So I wanted to highlight today this very important program that provides a partnership between our two nations and enables students to travel to the United States. We believe strongly in the Obama Administration in the significance of education for the individual, but in the multiplier effects of education for a society. And it is important to help young people like those on the stage with me to realize their own God-given potential through hard work, through the opportunity to pursue an education. But this particular program is special because it focuses, as Sylvia said, on indigenous youth. And that is a special interest of mine, to make sure that the programs supported by the United States are aimed particularly at young people here in Mexico and elsewhere who might otherwise not have the opportunity. So I am looking forward to hearing about their experiences.
Our first student is Elia Bautista. She’s from Oaxaca. I want her to talk about her experience. She is a 1994 alumnae of the Mexico-U.S. Commission for Educational and Cultural Exchange and has a Master’s in International Affairs from American University in Washington, and was the first educational outreach advisor for the Institute for International Education in the state of Oaxaca starting in 2006.
So would you please talk a little bit about this experience and the importance of it? And what made you decide to pursue a Master’s degree in the United States?
MS. BAUTISTA: (Via interpreter) Thank you, Mrs. Clinton. Before thinking about going to the United States, since I was a little girl, I was very much impressed by the English language, and then later I had the opportunity to teach Spanish to many U.S. students. And I realized that these were people with a lot of discipline, excellent students, and I was especially struck by the reasons why they were such good students.
For example, one of the things that impressed me was that in Mexico we didn’t like doing homework very much, so when we were given homework by a teacher we’d sit down and say, oh, now we have to work. But when, as a teacher, I did not provide homework to my students in the United States, they were angry. And I thought, well, something here makes them work, and I wanted to know what their motivation was.
And aside from that, of course, it’s well known that the U.S. education system is very good, especially at the higher level, and so I was really very much interested in going there and studying international relations. Washington as a wonderful location to do it. I think it was the first time and perhaps the only time that I’ve seen that the local papers on – gave – on the first page have domestic news. In Washington, everything was international instead. And it was something that struck me enormously.
And I think that motivated me very much, in turn, to motivate other students so that they could go to the United States and do this. Now, through the international education office we have in the state of Oaxaca, I have this international opportunity and I appreciate it very much.
SECRETARY CLINTON: Well, how have you found to motivate students in Oaxaca to want to pursue their educations and even to do what you did, perhaps go to the United States to study?
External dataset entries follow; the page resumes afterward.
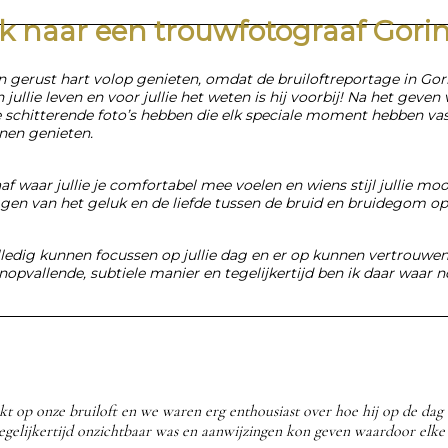
k naar een trouwfotograaf Gor
en gerust hart volop genieten, omdat de bruiloftreportage
in Go
jullie leven en voor jullie het weten is hij voorbij! Na het geven
je schitterende foto’s hebben die elk speciale moment hebben va
nen genieten.
 waar jullie je comfortabel mee voelen en wiens stijl jullie mooi
ggen van het geluk en de liefde tussen de bruid en bruidegom o
e volledig kunnen focussen op jullie dag en er op kunnen vertrou
nopvallende, subtiele manier en tegelijkertijd ben ik daar waar
kt op onze bruiloft en we waren erg enthousiast over hoe hij op de da
egelijkertijd onzichtbaar was en aanwijzingen kon geven waardoor elke 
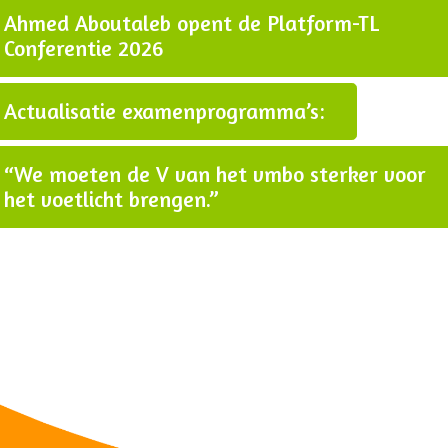
Ahmed Aboutaleb opent de Platform-TL
Conferentie 2026
Actualisatie examenprogramma’s:
“We moeten de V van het vmbo sterker voor
het voetlicht brengen.”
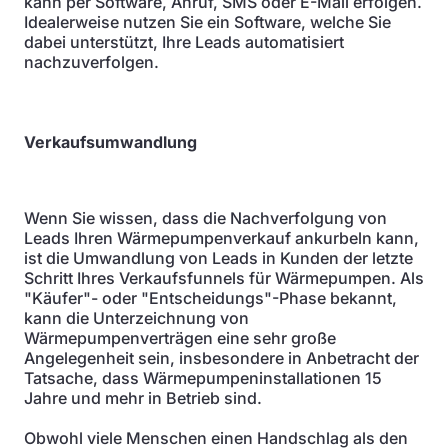
kann per Software, Anruf, SMS oder E-Mail erfolgen.
Idealerweise nutzen Sie ein Software, welche Sie
dabei unterstützt, Ihre Leads automatisiert
nachzuverfolgen.
Verkaufsumwandlung
Wenn Sie wissen, dass die Nachverfolgung von
Leads Ihren Wärmepumpenverkauf ankurbeln kann,
ist die Umwandlung von Leads in Kunden der letzte
Schritt Ihres Verkaufsfunnels für Wärmepumpen. Als
"Käufer"- oder "Entscheidungs"-Phase bekannt,
kann die Unterzeichnung von
Wärmepumpenverträgen eine sehr große
Angelegenheit sein, insbesondere in Anbetracht der
Tatsache, dass Wärmepumpeninstallationen 15
Jahre und mehr in Betrieb sind.
Obwohl viele Menschen einen Handschlag als den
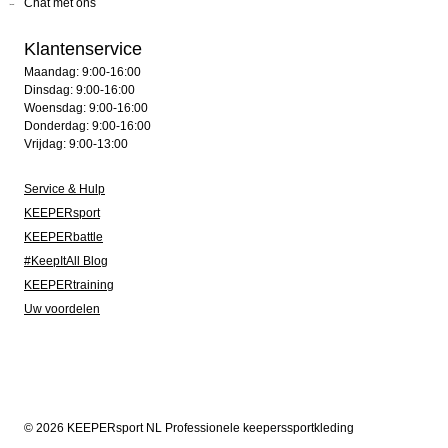
Chat met ons
Klantenservice
Maandag: 9:00-16:00
Dinsdag: 9:00-16:00
Woensdag: 9:00-16:00
Donderdag: 9:00-16:00
Vrijdag: 9:00-13:00
Service & Hulp
KEEPERsport
KEEPERbattle
#KeepItAll Blog
KEEPERtraining
Uw voordelen
© 2026 KEEPERsport NL Professionele keeperssportkleding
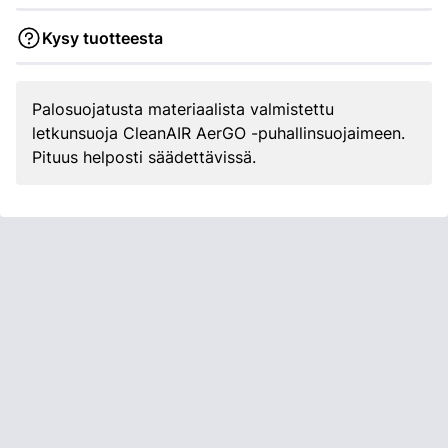
Kysy tuotteesta
Palosuojatusta materiaalista valmistettu
letkunsuoja CleanAIR AerGO -puhallinsuojaimeen.
Pituus helposti säädettävissä.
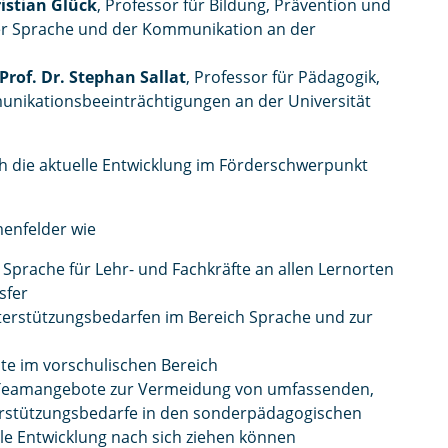
ristian Glück
, Professor für Bildung, Prävention und
der Sprache und der Kommunikation an der
Prof. Dr. Stephan Sallat
, Professor für Pädagogik,
unikationsbeeinträchtigungen an der Universität
ch die aktuelle Entwicklung im Förderschwerpunkt
menfelder wie
prache für Lehr- und Fachkräfte an allen Lernorten
sfer
erstützungsbedarfen im Bereich Sprache und zur
e im vorschulischen Bereich
e Teamangebote zur Vermeidung von umfassenden,
terstützungsbedarfe in den sonderpädagogischen
e Entwicklung nach sich ziehen können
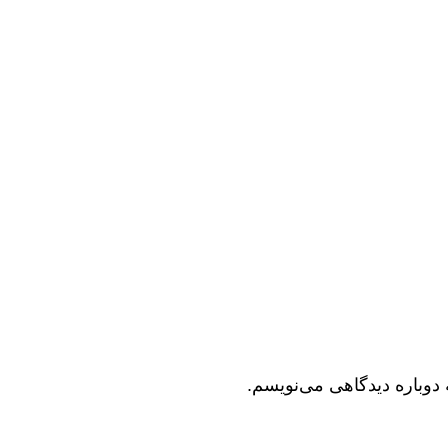
 دوباره دیدگاهی می‌نویسم.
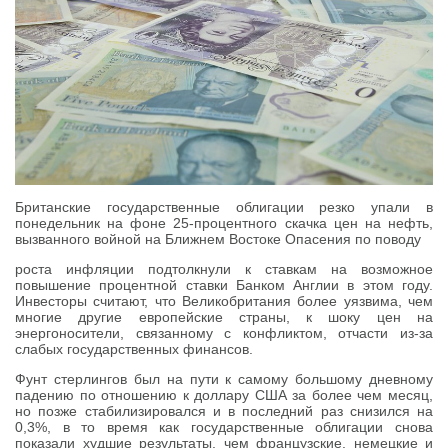
Британские государственные облигации резко упали в
понедельник на фоне 25-процентного скачка цен на нефть,
вызванного войной на Ближнем Востоке Опасения по поводу
роста инфляции подтолкнули к ставкам на возможное
повышение процентной ставки Банком Англии в этом году.
Инвесторы считают, что Великобритания более уязвима, чем
многие другие европейские страны, к шоку цен на
энергоносители, связанному с конфликтом, отчасти из-за
слабых государственных финансов.
Фунт стерлингов был на пути к самому большому дневному
падению по отношению к доллару США за более чем месяц,
но позже стабилизировался и в последний раз снизился на
0,3%, в то время как государственные облигации снова
показали худшие результаты, чем французские, немецкие и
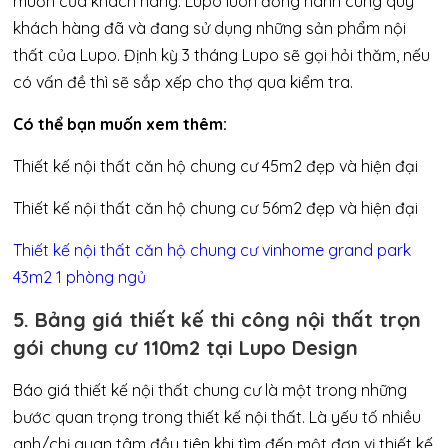
muốn của khách hàng. Lupo luôn đồng hành cùng quý
khách hàng đã và đang sử dụng những sản phẩm nội
thất của Lupo. Định kỳ 3 tháng Lupo sẽ gọi hỏi thăm, nếu
có vấn đề thì sẽ sắp xếp cho thợ qua kiểm tra.
Có thể bạn muốn xem thêm:
Thiết kế nội thất căn hộ chung cư 45m2 đẹp và hiện đại
Thiết kế nội thất căn hộ chung cư 56m2 đẹp và hiện đại
Thiết kế nội thất căn hộ chung cư vinhome grand park
43m2 1 phòng ngủ
5. Bảng giá thiết kế thi công nội thất trọn
gói chung cư 110m2 tại Lupo Design
Báo giá thiết kế nội thất chung cư là một trong những
bước quan trọng trong thiết kế nội thất. Là yếu tố nhiều
anh/chị quan tâm đầu tiên khi tìm đến một đơn vị thiết kế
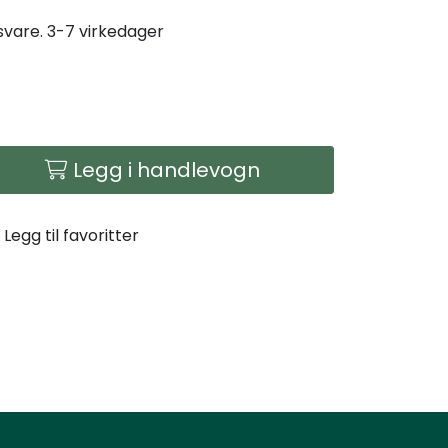
gsvare. 3-7 virkedager
Legg i handlevogn
Legg til favoritter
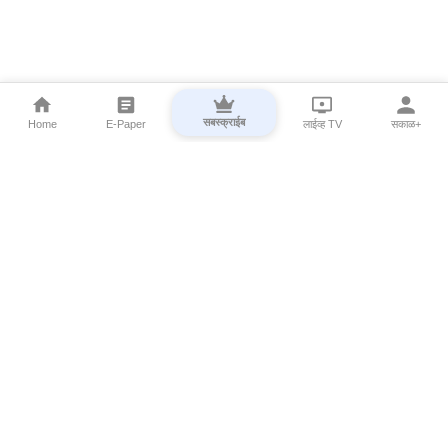
सबस्क्राईब
Home
E-Paper
लाईव्ह TV
सकाळ+
⌄
Marathi News
⌄
About Esakal
⌄
Digital Products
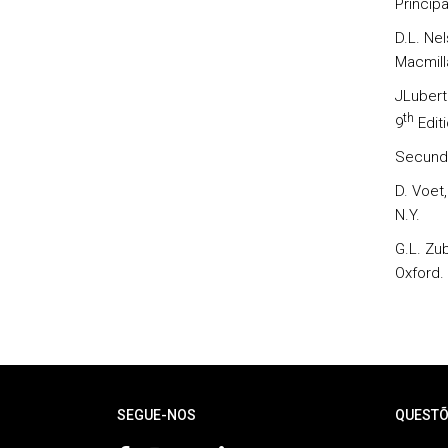
Principa
D.L. Nel
Macmill
JLubert
th
9
Editi
Secundá
D. Voet
N.Y.
G.L. Zu
Oxford.
Rodapé
SEGUE-NOS
QUESTÕ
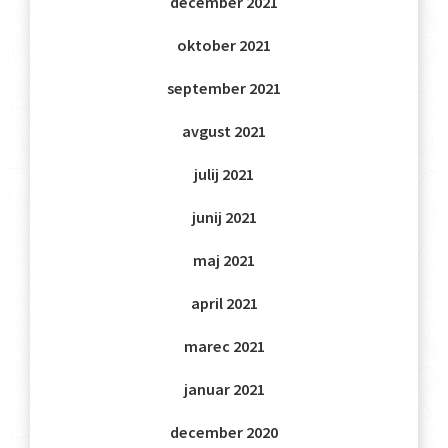
december 2021
oktober 2021
september 2021
avgust 2021
julij 2021
junij 2021
maj 2021
april 2021
marec 2021
januar 2021
december 2020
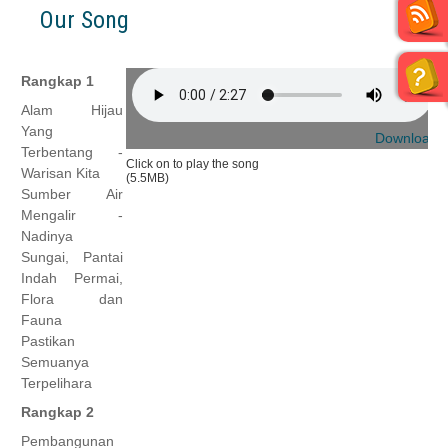
Our Song
Rangkap 1
Alam Hijau
Yang
Download
Terbentang -
Click on to play the song
Warisan Kita
(5.5MB)
Sumber Air
Mengalir -
Nadinya
Sungai, Pantai
Indah Permai,
Flora dan
Fauna
Pastikan
Semuanya
Terpelihara
Rangkap 2
Pembangunan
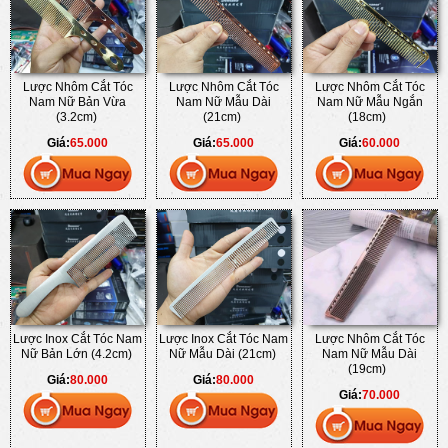
Lược Nhôm Cắt Tóc
Lược Nhôm Cắt Tóc
Lược Nhôm Cắt Tóc
Nam Nữ Bản Vừa
Nam Nữ Mẫu Dài
Nam Nữ Mẫu Ngắn
(3.2cm)
(21cm)
(18cm)
Giá:
65.000
Giá:
65.000
Giá:
60.000
Lược Inox Cắt Tóc Nam
Lược Inox Cắt Tóc Nam
Lược Nhôm Cắt Tóc
Nữ Bản Lớn (4.2cm)
Nữ Mẫu Dài (21cm)
Nam Nữ Mẫu Dài
(19cm)
Giá:
80.000
Giá:
80.000
Giá:
70.000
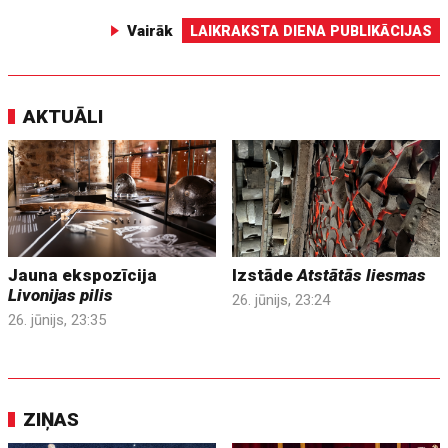
Vairāk
LAIKRAKSTA DIENA PUBLIKĀCIJAS
AKTUĀLI
Jauna ekspozīcija
Izstāde
Atstātās liesmas
Livonijas pilis
26. jūnijs, 23:24
26. jūnijs, 23:35
ZIŅAS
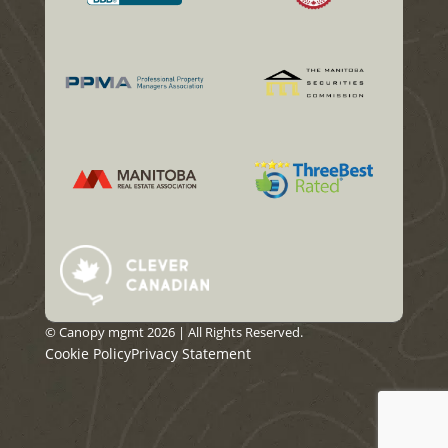
© Canopy mgmt 2026 | All Rights Reserved.
Cookie Policy
Privacy Statement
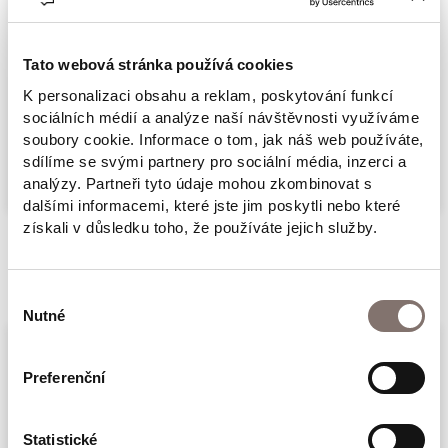
vzpomínková kniha Objevil jsem Katyň je
osobní výpovědí duchovně založeného
člověka o výlučném osudu, který se od těch
Tato webová stránka používá cookies
„běžných“ odlišuje jedním zásadním faktem –
K personalizaci obsahu a reklam, poskytování funkcí
sociálních médií a analýze naší návštěvnosti využíváme
autor totiž bojoval ve 2. světové válce jako
Více
soubory cookie. Informace o tom, jak náš web používáte,
voják Wehrmachtu.
sdílíme se svými partnery pro sociální média, inzerci a
analýzy. Partneři tyto údaje mohou zkombinovat s
dalšími informacemi, které jste jim poskytli nebo které
získali v důsledku toho, že používáte jejich služby.
Související produkty
Výběr
Nutné
souhlasu
Preferenční
Statistické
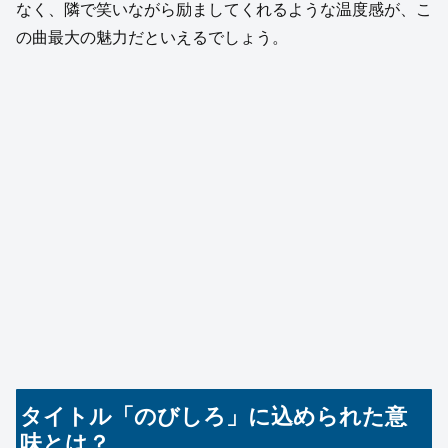
なく、隣で笑いながら励ましてくれるような温度感が、こ
の曲最大の魅力だといえるでしょう。
タイトル「のびしろ」に込められた意
味とは？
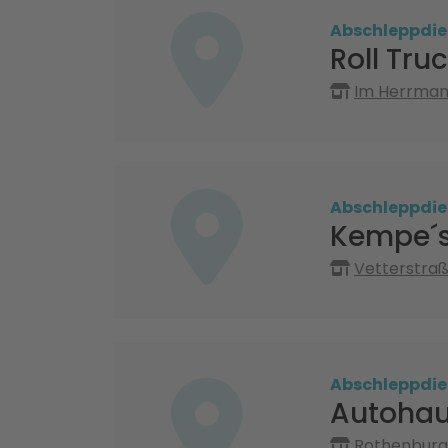
Abschleppdie
Roll Tr
Im Herrman
Abschleppdie
Kempe´s
Vetterstraß
Abschleppdie
Autohau
Rothenburge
MS. BAUTISTA: (Via interpreter) It’s very important for us as Oaxacans, because ours is a state of a lot of migration, it’s very important for our people to know that they have the opportunity not just to travel to the United States, to live and work there, but also now the new generations, the young people like these young men and women, have the opportunity to study. It’s something which in our states, especially the southern states, did not exist. So the idea sells itself. It’s obvious that now they don’t want to go and wait tables or, say, go through hardship trying to cross the border, but now that the opportunity exists to actually be mainstreamed into a multicultural group, study there, to go an important place like the United States and learn from its educational system.
So there is a generational difference here which is already having an impact on our people. I am extremely impressed when I look at the statistics and see that parents who are not very educated at all or they’ve had no education practically and through these programs their children get a Master’s degree or a Ph.D. in the United States.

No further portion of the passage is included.